Practical Test: Approximately 60 minutes. Be prepared to code something under time constraints or fix script that is not working properly.
How to Practice:
1) Look at your old projects.
2) Review your Notes
3) Look at your old labs
4) Look at these exercises Practice for Final Exam (pdf version) (docx version)
5) These exercises can give you more practice for the practical (coding) part of the final:
Custom Reporter Blocks and drawing shapes. Examples:
- NEW: Know how to traverse a given string of words, creating a list of words.
- Create a block that takes two input variables (numbers) and draws a corresponding parallelogram with those dimensions. Tessellate (tile) the pattern across a 1 row.
- Know how to create regular polygons with a custom block.
- Create custom reporter blocks involving lists. Examples:
- Create a block that takes in a list of numbers and reports their sum.
- Use the block above to create a block that takes in a list of numbers and reports their average.

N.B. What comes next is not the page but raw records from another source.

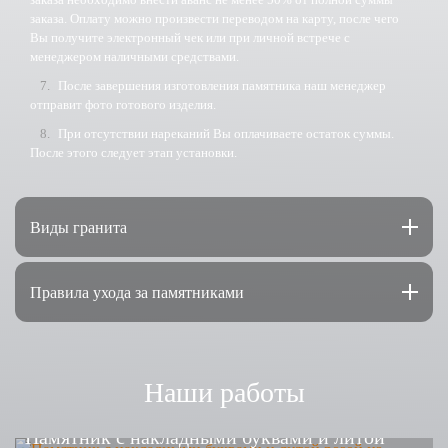
заказа. Оплату можно произвести переводом на карту, после чего
Вы получите электронный чек или при личной встрече с
менеджером наличными средствами.
После завершения изготовления памятника наш менеджер
отправит фото готового изделия.
При отсутствии нареканий Вы оплачиваете остаток суммы.
После этого следует этап установки.
Виды гранита
Правила ухода за памятниками
Наши работы
Памятник с накладными буквами и литой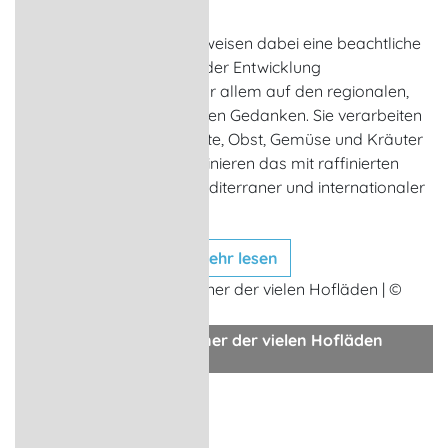
Anbau.
Die Köche des Landes beweisen dabei eine beachtliche
Kreativität und setzen bei der Entwicklung
schmackhafter Speisen vor allem auf den regionalen,
saisonalen und nachhaltigen Gedanken. Sie verarbeiten
Fisch, Fleisch, Milchprodukte, Obst, Gemüse und Kräuter
aus der Region und kombinieren das mit raffinierten
Zutaten beispielsweise mediterraner und internationaler
Herkunft.
mehr lesen
regionales Gemüse in einer der vielen Hofläden
© VRD - stock.adobe.com
- Anzeige -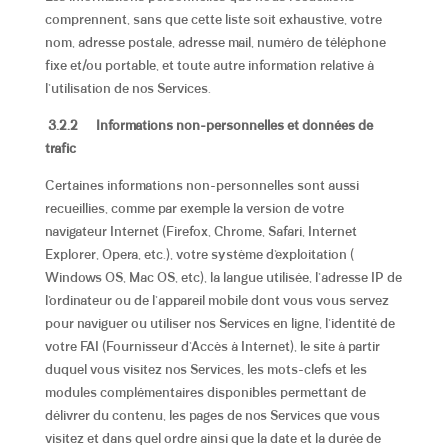
comprennent, sans que cette liste soit exhaustive, votre
nom, adresse postale, adresse mail, numéro de téléphone
fixe et/ou portable, et toute autre information relative à
l’utilisation de nos Services.
3.2.2
Informations non-personnelles et données de
trafic
Certaines informations non-personnelles sont aussi
recueillies, comme par exemple la version de votre
navigateur Internet (Firefox, Chrome, Safari, Internet
Explorer, Opera, etc.), votre système d’exploitation (
Windows OS, Mac OS, etc), la langue utilisée, l’adresse IP de
l’ordinateur ou de l’appareil mobile dont vous vous servez
pour naviguer ou utiliser nos Services en ligne, l’identité de
votre FAI (Fournisseur d’Accès à Internet), le site à partir
duquel vous visitez nos Services, les mots-clefs et les
modules complémentaires disponibles permettant de
délivrer du contenu, les pages de nos Services que vous
visitez et dans quel ordre ainsi que la date et la durée de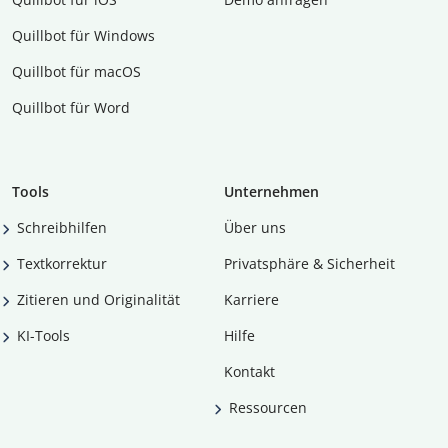
Quillbot für Windows
Quillbot für macOS
Quillbot für Word
Tools
Unternehmen
Schreibhilfen
Über uns
Textkorrektur
Privatsphäre & Sicherheit
Zitieren und Originalität
Karriere
KI-Tools
Hilfe
Kontakt
Ressourcen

- Create a custom block that takes in a list of numbers and reports the mode (most frequent number) of that list
- Create a block that takes in a list of numbers. It should report reports a list of numbers that has corresponding items that are 10 times larger.

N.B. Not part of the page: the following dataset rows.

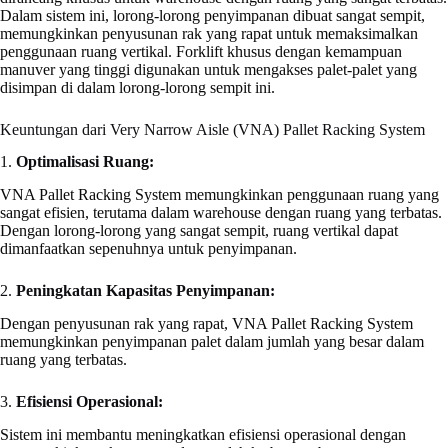
Dalam sistem ini, lorong-lorong penyimpanan dibuat sangat sempit,
memungkinkan penyusunan rak yang rapat untuk memaksimalkan
penggunaan ruang vertikal. Forklift khusus dengan kemampuan
manuver yang tinggi digunakan untuk mengakses palet-palet yang
disimpan di dalam lorong-lorong sempit ini.
Keuntungan dari Very Narrow Aisle (VNA) Pallet Racking System
1.
Optimalisasi Ruang:
VNA Pallet Racking System memungkinkan penggunaan ruang yang
sangat efisien, terutama dalam warehouse dengan ruang yang terbatas.
Dengan lorong-lorong yang sangat sempit, ruang vertikal dapat
dimanfaatkan sepenuhnya untuk penyimpanan.
2.
Peningkatan Kapasitas Penyimpanan:
Dengan penyusunan rak yang rapat, VNA Pallet Racking System
memungkinkan penyimpanan palet dalam jumlah yang besar dalam
ruang yang terbatas.
3.
Efisiensi Operasional:
Sistem ini membantu meningkatkan efisiensi operasional dengan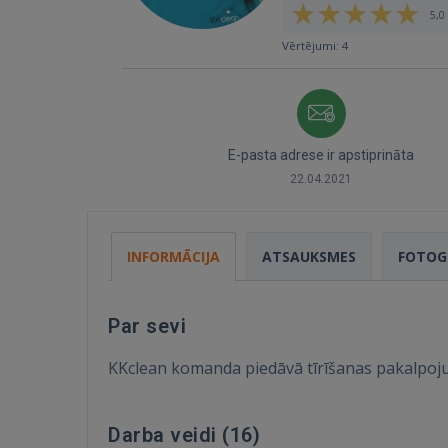
5,0 
Vērtējumi: 4
E-pasta adrese ir apstiprināta
22.04.2021
INFORMĀCIJA
ATSAUKSMES
FOTOG
Par sevi
KKclean komanda piedāvā tīrīšanas pakalpoju
Darba veidi (
16
)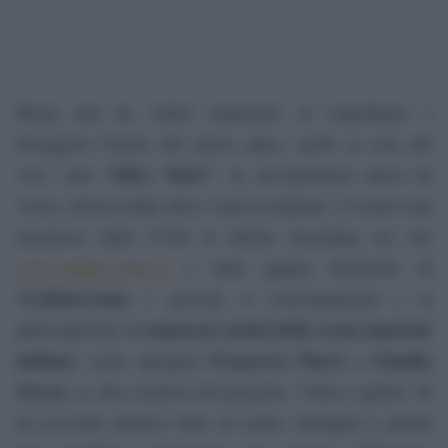
Roma non ha voluto rinunciare al Capodanno e
festeggerà l’inizio del nuovo anno, anche se non dal
“Oltre Tutto”
vivo: sarà
, in un’esperienza unica da
vivere, diversa dalle altre e tutta in digitale. L’evento sarà
trasmesso dalle 22:00 in diretta streaming sul sito
www.culture.roma.it
e sulla pagina Facebook di
@cultureroma
e prevede il coinvolgimento e la
numerosi artisti della scena musicale
partecipazione di
italiana
Francesca Macrì
Claudia
: come spiegano
e
Sorace
, le due curatrici del progetto, l’idea è quella “di
un racconto artistico fatto di suoni, immagini e parole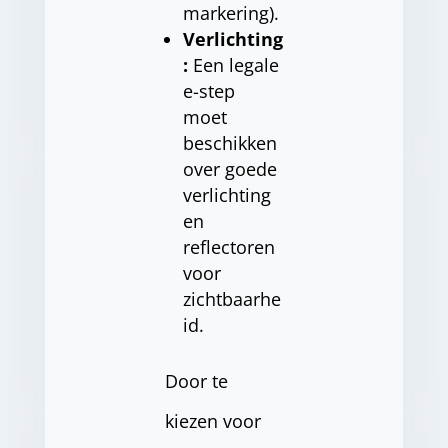
markering).
Verlichting
:
Een legale
e-step
moet
beschikken
over goede
verlichting
en
reflectoren
voor
zichtbaarhe
id.
Door te
kiezen voor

- Create a block that takes in a list of words and joins them with dashes in between them. For example if you passed in ["Winston", "is", "the", "best", "gorilla"] the list would report"Winston-is-the-best-gorilla". (No, you can't use the join built-in join block)
- Create a block to work with coordinates:
- Create a block that takes in 4 numbers. In order they are (x1, y1, x2, y2) , the x and y coordinates of two points on the plane. The block should output the midpoint of the two points.
- Create a block that takes in 4 numbers. In order they are (x1, y1, x2, y2) , the x and y coordinates of two points on the plane. The block should output the distance between two points.